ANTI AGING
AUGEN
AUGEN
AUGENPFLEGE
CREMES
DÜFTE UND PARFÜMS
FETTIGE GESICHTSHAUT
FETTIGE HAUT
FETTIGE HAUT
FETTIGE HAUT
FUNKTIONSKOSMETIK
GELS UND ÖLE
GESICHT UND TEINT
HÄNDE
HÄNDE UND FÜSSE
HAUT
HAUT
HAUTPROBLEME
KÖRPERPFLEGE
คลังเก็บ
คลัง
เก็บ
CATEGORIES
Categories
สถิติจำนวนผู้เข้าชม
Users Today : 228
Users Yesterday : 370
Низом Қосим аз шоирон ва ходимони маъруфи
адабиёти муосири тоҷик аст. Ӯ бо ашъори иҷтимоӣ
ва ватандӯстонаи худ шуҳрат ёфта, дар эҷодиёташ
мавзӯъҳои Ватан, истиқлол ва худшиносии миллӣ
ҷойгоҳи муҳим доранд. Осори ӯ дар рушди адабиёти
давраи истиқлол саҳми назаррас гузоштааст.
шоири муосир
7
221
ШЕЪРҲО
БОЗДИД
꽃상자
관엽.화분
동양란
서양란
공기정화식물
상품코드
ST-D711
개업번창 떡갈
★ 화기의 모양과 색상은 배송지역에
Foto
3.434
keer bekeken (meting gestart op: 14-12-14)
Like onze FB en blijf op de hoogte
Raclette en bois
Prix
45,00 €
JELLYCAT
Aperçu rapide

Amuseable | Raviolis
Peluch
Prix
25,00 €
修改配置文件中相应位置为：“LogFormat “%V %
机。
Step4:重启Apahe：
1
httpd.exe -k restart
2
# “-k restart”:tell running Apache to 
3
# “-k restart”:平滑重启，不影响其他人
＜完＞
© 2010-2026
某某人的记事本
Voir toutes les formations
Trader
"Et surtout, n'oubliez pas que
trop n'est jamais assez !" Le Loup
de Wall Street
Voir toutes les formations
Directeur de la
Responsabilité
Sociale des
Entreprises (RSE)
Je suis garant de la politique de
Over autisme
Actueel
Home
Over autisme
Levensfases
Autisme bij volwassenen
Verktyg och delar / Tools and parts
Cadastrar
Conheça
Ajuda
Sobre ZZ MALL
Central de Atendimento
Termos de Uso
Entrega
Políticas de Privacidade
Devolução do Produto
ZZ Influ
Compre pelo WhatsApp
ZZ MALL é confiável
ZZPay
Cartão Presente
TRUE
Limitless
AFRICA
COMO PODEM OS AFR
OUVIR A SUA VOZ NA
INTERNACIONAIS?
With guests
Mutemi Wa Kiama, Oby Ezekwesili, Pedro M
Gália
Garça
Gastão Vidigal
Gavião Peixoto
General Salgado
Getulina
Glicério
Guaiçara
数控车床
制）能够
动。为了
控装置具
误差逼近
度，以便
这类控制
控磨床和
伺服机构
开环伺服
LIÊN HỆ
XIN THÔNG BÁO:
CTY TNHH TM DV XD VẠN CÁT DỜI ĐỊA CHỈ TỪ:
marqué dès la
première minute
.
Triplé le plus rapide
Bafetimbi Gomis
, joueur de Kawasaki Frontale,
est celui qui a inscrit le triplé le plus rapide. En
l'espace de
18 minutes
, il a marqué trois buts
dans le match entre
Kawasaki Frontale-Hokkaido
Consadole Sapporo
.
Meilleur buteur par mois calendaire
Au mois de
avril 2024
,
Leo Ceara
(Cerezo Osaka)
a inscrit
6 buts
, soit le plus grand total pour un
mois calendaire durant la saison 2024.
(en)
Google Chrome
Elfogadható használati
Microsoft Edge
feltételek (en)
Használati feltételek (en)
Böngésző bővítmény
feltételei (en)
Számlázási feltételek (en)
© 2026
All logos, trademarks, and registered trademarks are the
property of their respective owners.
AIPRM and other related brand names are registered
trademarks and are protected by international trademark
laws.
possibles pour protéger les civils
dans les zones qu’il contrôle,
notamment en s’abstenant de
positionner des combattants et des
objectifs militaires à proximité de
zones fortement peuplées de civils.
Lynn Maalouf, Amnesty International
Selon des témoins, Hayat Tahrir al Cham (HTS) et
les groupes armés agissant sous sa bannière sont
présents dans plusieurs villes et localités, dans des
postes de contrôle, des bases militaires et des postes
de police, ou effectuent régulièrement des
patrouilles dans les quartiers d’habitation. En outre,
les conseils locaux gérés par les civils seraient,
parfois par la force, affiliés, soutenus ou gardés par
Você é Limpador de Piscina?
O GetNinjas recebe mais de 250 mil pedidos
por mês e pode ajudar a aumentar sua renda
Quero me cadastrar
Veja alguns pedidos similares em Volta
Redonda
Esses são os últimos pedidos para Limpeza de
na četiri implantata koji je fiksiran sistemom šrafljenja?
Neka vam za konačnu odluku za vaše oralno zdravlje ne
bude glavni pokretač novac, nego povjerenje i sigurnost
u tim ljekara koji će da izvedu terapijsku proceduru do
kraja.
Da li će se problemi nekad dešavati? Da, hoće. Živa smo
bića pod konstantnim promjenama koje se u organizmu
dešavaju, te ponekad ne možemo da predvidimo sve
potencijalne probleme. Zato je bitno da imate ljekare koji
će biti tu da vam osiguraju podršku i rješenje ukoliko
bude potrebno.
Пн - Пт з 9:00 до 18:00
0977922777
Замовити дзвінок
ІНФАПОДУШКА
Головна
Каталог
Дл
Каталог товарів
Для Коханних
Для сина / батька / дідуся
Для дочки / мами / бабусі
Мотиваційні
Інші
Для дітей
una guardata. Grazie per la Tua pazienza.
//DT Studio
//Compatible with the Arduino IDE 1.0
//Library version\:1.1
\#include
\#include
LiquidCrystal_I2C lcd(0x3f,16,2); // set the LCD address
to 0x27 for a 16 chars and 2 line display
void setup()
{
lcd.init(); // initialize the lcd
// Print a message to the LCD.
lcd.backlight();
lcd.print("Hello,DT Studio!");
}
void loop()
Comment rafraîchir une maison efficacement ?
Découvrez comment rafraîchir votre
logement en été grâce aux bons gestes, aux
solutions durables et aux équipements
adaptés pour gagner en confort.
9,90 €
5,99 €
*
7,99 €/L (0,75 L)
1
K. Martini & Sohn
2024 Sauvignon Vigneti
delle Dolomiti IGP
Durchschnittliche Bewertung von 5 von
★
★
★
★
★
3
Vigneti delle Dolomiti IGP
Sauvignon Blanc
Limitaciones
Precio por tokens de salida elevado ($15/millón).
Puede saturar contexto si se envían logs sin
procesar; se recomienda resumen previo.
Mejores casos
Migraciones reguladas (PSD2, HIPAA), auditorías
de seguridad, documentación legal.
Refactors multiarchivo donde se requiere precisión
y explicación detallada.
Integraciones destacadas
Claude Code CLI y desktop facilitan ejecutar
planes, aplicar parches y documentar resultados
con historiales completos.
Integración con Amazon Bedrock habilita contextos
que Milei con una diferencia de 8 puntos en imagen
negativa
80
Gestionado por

#### What is required
Report every line in the data above in which the word "koji" appears.

#### Exercise output
na četiri implantata koji je fiksiran sistemom šrafljenja?
u tim ljekara koji će da izvedu terapijsku proceduru do
potencijalne probleme. Zato je bitno da imate ljekare koji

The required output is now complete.